Loading Data from AWS S3 to AWS Redshift
AWS S3 is vital component of the AWS (Amazon Web Services) ecosystem. Any types of files can be stored in AWS S3 and can be retrieved or loaded to most of the products in AWS ecosystem seamlessly. The optimal way to load data into the AWS Redshift is via AWS S3. Very large amount of data can be be loaded into AWS Redshift within few minutes using if the data is stored in S3. In post will show how to load the data into AWS Redshift from AWS S3.
Loading data to Redshift using COPY command
The below command will copy the specified csv file from the S3 . The delimited specified is tab ('\t') and you have to specify the delimiter based on the file. You can also specify the quote character used in the file. If these additional parameters are not passed, then the default values will be used.
copy schema.dest_table_name
from 's3://bucket_name/filename.csv'
access_key_id 'your_access_key_id'
secret_access_key 'your_secret_access_key'
delimiter '\t'
CSV quote '^'
Loading compressed file into Redshift from AWS S3
Storing compressed files in S3 can reduce the monthly cost and data transfer. GZIP compressed csv files can be loaded into Redshift with much ease.

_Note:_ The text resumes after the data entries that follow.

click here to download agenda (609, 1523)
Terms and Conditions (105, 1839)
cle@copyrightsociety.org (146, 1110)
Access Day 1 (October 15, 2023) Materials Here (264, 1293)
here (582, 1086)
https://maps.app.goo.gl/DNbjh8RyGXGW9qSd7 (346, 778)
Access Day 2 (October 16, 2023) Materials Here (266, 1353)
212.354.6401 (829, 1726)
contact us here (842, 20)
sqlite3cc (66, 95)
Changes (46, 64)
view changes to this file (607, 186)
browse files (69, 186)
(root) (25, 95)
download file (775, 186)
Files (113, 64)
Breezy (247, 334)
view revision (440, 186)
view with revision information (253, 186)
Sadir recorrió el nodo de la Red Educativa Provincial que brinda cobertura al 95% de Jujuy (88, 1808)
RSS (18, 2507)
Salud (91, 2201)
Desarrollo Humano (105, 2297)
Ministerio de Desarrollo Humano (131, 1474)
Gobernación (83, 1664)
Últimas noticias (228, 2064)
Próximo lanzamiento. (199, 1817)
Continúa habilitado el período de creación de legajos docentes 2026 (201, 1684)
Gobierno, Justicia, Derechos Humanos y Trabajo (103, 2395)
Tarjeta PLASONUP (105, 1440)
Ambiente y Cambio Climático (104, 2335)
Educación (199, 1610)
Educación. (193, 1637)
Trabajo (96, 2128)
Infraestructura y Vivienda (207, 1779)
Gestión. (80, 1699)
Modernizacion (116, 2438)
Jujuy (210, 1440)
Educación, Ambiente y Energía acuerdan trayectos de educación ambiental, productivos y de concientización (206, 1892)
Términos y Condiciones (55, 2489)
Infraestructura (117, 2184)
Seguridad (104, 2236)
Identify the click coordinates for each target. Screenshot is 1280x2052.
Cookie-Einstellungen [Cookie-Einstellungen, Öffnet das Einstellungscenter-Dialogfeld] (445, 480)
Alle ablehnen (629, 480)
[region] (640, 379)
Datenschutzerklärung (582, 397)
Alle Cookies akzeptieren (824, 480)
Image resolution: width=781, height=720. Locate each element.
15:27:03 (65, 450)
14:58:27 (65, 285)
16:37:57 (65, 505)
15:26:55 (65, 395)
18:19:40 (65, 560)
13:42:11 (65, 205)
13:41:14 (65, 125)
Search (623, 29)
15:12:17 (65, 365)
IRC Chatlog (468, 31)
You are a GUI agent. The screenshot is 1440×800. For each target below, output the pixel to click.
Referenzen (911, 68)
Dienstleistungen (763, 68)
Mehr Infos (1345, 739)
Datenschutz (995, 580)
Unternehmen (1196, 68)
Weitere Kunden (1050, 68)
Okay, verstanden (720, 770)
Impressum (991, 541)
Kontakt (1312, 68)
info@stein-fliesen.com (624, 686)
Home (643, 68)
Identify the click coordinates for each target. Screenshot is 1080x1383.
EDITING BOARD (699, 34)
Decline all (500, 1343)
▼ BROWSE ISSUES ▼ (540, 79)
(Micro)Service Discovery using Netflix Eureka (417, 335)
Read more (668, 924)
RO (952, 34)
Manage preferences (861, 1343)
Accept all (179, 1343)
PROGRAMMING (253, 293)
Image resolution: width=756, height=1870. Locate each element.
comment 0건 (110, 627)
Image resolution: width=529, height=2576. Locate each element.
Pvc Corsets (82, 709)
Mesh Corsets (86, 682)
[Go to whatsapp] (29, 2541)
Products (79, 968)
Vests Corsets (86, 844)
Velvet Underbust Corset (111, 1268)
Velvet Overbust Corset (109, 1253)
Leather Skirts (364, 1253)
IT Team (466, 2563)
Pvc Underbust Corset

copy schema.dest_table_name
from 's3://bucket_name/filename.csv.gz'
access_key_id 'your_access_key_id'
secret_access_key 'your_secret_access_key'
delimiter '\t'
CSV quote '^'
gzip
Loading multiple files into Redshift from AWS S3 prefix/folder
Multiple files can be loaded to redshift in parallel by specifying the S3 folder/prefix path.
copy schema.dest_table_name
from 's3://bucket_name/folder_name/'
access_key_id 'your_access_key_id'
secret_access_key 'your_secret_access_key'
delimiter '\t'
CSV quote '^'
Loading CSV to Redshift with additional options
Various options can be used in COPY command as per our requirement.
copy schema.dest_table_name
from 's3://bucket_name/folder_name/'
access_key_id 'your_access_key_id'
secret_access_key 'your_secret_access_key'
delimiter '\t'
CSV quote '^'
IGNOREHEADER 1
maxerror as 10
timeformat 'YYYY-MM-DD HH24:MI:SS'
IGNOREHEADER - skip the header row.
MAXERROR - maximum number of errors acceptable.
TIMEFORMAT - Used to specify the time format of the csv file.
Loading PARQUET file to Redshift from AWS S3
Parquet is an open-source columnar data format mostly used in the big data ecosystem.
copy schema.dest_table_name
from 's3://bucket_name/folder_name/'
FORMAT AS PARQUET
Using IAM roles for authenticating AWS S3 to Redshift data load
copy schema.dest_table_name
from 's3://bucket_name/folder_name/'
iam_role 'arn:aws:iam::86365107279:role/ReadS3Redshift'
FORMAT AS PARQUET